La campagne restait claire, d’une clarté louche d’entre chien et loup. Et Lapoulle courut le premier, suivi des cinq autres. Il avait pris dans le fossé une grosse pierre ronde, il se rua sur le cheval, se mit à lui défoncer le crâne, de ses deux bras raidis, comme avec une massue. Mais, dès le second coup, le cheval fit un effort pour se remettre debout. Chouteau et Loubet s’étaient jetés en travers de ses jambes, tâchaient de le maintenir, criaient aux autres de les aider. Il hennissait d’une voix presque humaine, éperdue et douloureuse, se débattait, les aurait cassés comme verre, s’il n’avait pas été déjà à demi mort d’inanition. Cependant, sa tête remuait trop, les coups ne portaient plus, Lapoulle ne pouvait le finir.

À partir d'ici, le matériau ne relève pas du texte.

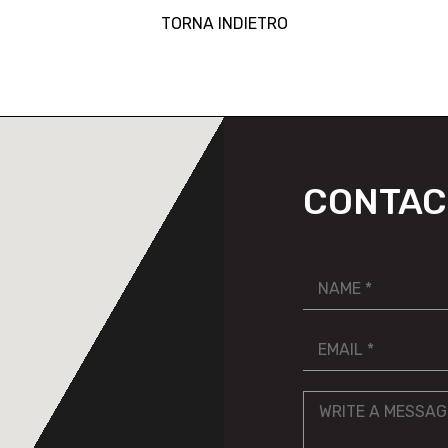
TORNA INDIETRO
CONTAC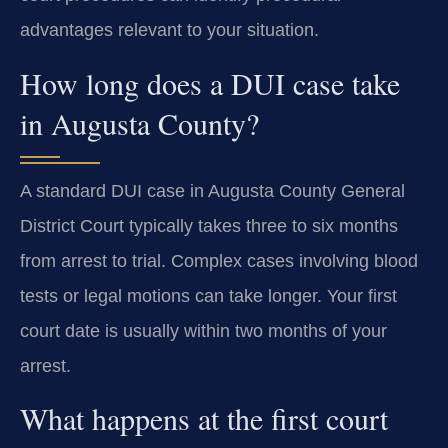
advantages relevant to your situation.
How long does a DUI case take
in Augusta County?
A standard DUI case in Augusta County General
District Court typically takes three to six months
from arrest to trial. Complex cases involving blood
tests or legal motions can take longer. Your first
court date is usually within two months of your
arrest.
What happens at the first court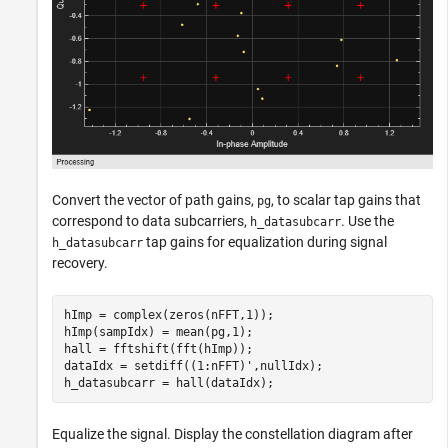
Convert the vector of path gains,
, to scalar tap gains that
pg
correspond to data subcarriers,
. Use the
h_datasubcarr
tap gains for equalization during signal
h_datasubcarr
recovery.
hImp = complex(zeros(nFFT,1));

hImp(sampIdx) = mean(pg,1);

hall = fftshift(fft(hImp));

dataIdx = setdiff((1:nFFT)',nullIdx);

h_datasubcarr = hall(dataIdx);
Equalize the signal. Display the constellation diagram after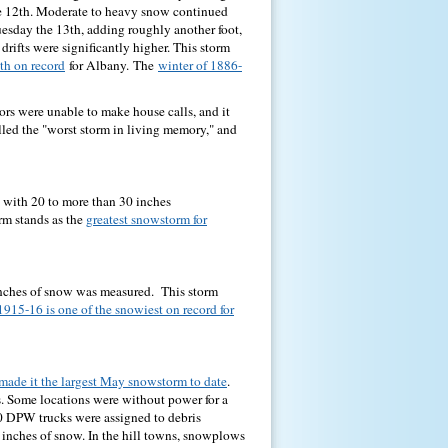
e 12th. Moderate to heavy snow continued
esday the 13th, adding roughly another foot,
drifts were significantly higher. This storm
th on record
for Albany.
The
winter of 1886-
ors were unable to make house calls, and it
lled the "worst storm in living memory," and
l with 20 to more than 30 inches
rm stands as the
greatest snowstorm for
inches of snow was measured. This storm
1915-16 is one of the snowiest on record for
 made it the largest May snowstorm to date
.
. Some locations were without power for a
10 DPW trucks were assigned to debris
 inches of snow. In the hill towns, snowplows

— Nom de Dieu ! qu’il a les os durs !… Tenez-le donc, que je le crève !

Jean et Maurice, glacés, n’entendaient pas les appels de Chouteau, restaient les bras ballants, sans se décider à intervenir.

Et Pache, brusquement, dans un élan instinctif de religieuse pitié, tomba sur la terre à deux genoux, joignit les mains, se mit à bégayer des prières, comme on en dit au chevet des agonisants.

— Seigneur, prenez pitié de lui…

Une fois encore, Lapoulle frappa à faux, n’enleva qu’une oreille au misérable cheval, qui se renversa, avec un grand cri.

— Attends, attends ! gronda Chouteau. Il faut en finir, il nous ferait pincer… Ne le lâche pas, Loubet !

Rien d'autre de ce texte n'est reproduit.